*** Begin section ***

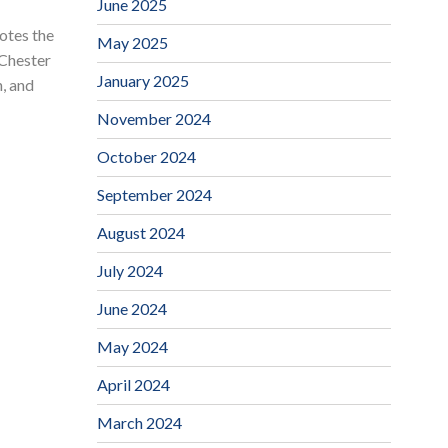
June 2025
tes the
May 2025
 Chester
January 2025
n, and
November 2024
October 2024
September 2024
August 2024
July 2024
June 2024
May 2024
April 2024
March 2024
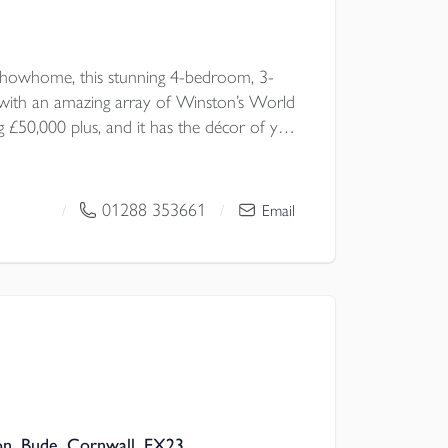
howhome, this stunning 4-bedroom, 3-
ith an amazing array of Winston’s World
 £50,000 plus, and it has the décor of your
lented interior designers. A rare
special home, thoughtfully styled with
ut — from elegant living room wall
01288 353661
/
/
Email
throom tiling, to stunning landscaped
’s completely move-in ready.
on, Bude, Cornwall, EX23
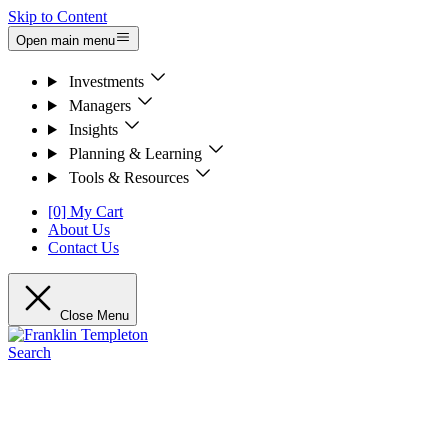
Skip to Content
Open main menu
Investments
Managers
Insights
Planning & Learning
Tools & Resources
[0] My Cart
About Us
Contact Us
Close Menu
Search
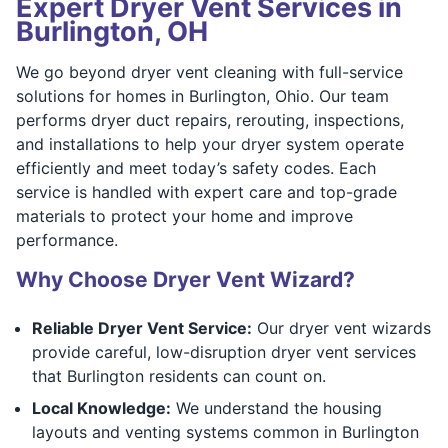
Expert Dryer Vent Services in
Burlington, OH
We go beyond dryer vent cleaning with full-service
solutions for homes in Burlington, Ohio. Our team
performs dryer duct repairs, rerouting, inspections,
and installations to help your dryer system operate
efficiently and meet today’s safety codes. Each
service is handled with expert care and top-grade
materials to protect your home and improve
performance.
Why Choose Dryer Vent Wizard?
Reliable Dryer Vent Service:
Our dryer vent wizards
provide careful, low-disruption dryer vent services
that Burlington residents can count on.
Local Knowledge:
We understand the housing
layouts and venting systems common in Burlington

*** End section ***

[WHAT IS EXPECTED]: Every line of the data above should be returned exactly, with the pictures removed.

[SOLVED EXERCISE]:
June 2025
tes the
May 2025
 Chester
January 2025
n, and
November 2024
October 2024
September 2024
August 2024
July 2024
June 2024
May 2024
April 2024
March 2024
howhome, this stunning 4-bedroom, 3-
ith an amazing array of Winston’s World
 £50,000 plus, and it has the décor of your
lented interior designers. A rare
special home, thoughtfully styled with
ut — from elegant living room wall
01288 353661
/
/
Email
throom tiling, to stunning landscaped
’s completely move-in ready.
on, Bude, Cornwall, EX23
Skip to Content
Open main menu
Investments
Managers
Insights
Planning & Learning
Tools & Resources
[0] My Cart
About Us
Contact Us
Close Menu
Search
Expert Dryer Vent Services in
Burlington, OH
We go beyond dryer vent cleaning with full-service
solutions for homes in Burlington, Ohio. Our team
performs dryer duct repairs, rerouting, inspections,
and installations to help your dryer system operate
efficiently and meet today’s safety codes. Each
service is handled with expert care and top-grade
materials to protect your home and improve
performance.
Why Choose Dryer Vent Wizard?
Reliable Dryer Vent Service:
Our dryer vent wizards
provide careful, low-disruption dryer vent services
that Burlington residents can count on.
Local Knowledge:
We understand the housing
layouts and venting systems common in Burlington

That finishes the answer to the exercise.